How about the 2013 biotech boom? That industry was hobbling along for many years and then suddenly money came rushing in. But getting back to MLS' turnaround, I think the turning point was earlier than you say. Contraction happened in Jan 2002, and by spring 2004, the reported franchise fee had shot up to $10M. I don't believe anything happened to make the league profitable in that time period, but it did manage to scale back its losses without losing much if any revenue. And the 2002 World Cup may have begun to change people's minds about soccer's potential.
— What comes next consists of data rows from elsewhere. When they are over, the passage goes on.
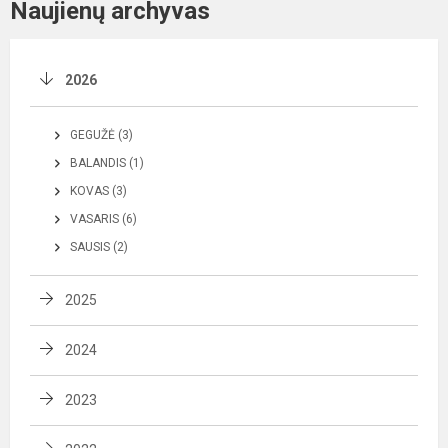
Naujienų archyvas
2026
GEGUŽĖ (3)
BALANDIS (1)
KOVAS (3)
VASARIS (6)
SAUSIS (2)
2025
2024
2023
Maybe, but it's certainly too soon to tell whether it sustains like MLS's has, and I would say there were a lot of pre-existing companies putting a lot of R&D into that, even before stock prices shot up. I use "mid-2000s" because I actually agree with that, at least in part. The first significant turning point is 2004 as to when some new investment came to the league. Supposedly the league cut its expenses by a third between 2000 and 2004 (obviously some of that was by reducing the roster of teams by a sixth, but it went further; when guys like Etcheverry, Valderrama and Nowak retired, they weren't really replaced during this period) and attendance did not plummet, as what you had left was a core of loyal fans that weren't going to ditch easily, something you could build upon given some time. That new incestment should already be taken as a sign that large scale losses were ebbing. Jorge Vergara can be perhaps be tossed aside as misguided and naive, but Stan Kroenke doesn't like losing money and doesn't do it very often, and Dave Checketts was actually the frontman for a capital group that he had to convince would realize returns on their investment. It was a while longer before new investment kicked into high gear, but it's at about that point when MLS teams became plausible investment opportunities that were worth owning.